→ **PROMPT**
Nothing below is to be printed except the lines between the line holding "26日（日）、横浜BUNTAIで開催されるORANGE" and the line holding "Харьковской области", inclusive, each exactly as it appears.

→ **Items from a data source**
= Beginning of Section =
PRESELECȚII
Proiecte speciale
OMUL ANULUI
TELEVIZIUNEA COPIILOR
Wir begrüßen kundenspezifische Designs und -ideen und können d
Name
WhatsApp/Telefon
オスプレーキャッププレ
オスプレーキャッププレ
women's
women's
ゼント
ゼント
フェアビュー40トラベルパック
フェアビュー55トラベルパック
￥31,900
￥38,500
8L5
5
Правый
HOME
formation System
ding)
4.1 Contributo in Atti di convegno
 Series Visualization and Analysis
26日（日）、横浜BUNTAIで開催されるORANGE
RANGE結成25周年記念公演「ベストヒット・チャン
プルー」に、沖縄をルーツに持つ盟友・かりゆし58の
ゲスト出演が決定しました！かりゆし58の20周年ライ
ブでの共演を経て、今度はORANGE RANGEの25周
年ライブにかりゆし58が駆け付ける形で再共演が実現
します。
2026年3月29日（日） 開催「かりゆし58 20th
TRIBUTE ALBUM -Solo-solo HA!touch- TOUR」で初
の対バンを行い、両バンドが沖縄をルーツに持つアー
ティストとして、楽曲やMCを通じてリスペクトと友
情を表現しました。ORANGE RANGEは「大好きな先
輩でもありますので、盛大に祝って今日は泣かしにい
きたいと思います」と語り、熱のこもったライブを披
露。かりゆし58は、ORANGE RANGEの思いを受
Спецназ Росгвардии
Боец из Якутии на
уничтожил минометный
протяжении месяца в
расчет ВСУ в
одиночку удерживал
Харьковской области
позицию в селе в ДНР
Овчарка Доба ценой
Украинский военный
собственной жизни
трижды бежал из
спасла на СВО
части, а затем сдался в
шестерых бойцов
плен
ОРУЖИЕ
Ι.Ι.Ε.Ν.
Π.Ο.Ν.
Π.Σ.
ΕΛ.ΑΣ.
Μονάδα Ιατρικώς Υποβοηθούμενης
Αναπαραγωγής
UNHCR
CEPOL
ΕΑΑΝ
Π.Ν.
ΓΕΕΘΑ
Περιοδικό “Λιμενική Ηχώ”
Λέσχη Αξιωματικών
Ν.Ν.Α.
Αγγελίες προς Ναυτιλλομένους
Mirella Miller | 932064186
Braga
= End of Section =
→ **EXERCISE RESULT**
26日（日）、横浜BUNTAIで開催されるORANGE
RANGE結成25周年記念公演「ベストヒット・チャン
プルー」に、沖縄をルーツに持つ盟友・かりゆし58の
ゲスト出演が決定しました！かりゆし58の20周年ライ
ブでの共演を経て、今度はORANGE RANGEの25周
年ライブにかりゆし58が駆け付ける形で再共演が実現
します。
2026年3月29日（日） 開催「かりゆし58 20th
TRIBUTE ALBUM -Solo-solo HA!touch- TOUR」で初
の対バンを行い、両バンドが沖縄をルーツに持つアー
ティストとして、楽曲やMCを通じてリスペクトと友
情を表現しました。ORANGE RANGEは「大好きな先
輩でもありますので、盛大に祝って今日は泣かしにい
きたいと思います」と語り、熱のこもったライブを披
露。かりゆし58は、ORANGE RANGEの思いを受
Спецназ Росгвардии
Боец из Якутии на
уничтожил минометный
протяжении месяца в
расчет ВСУ в
одиночку удерживал
Харьковской области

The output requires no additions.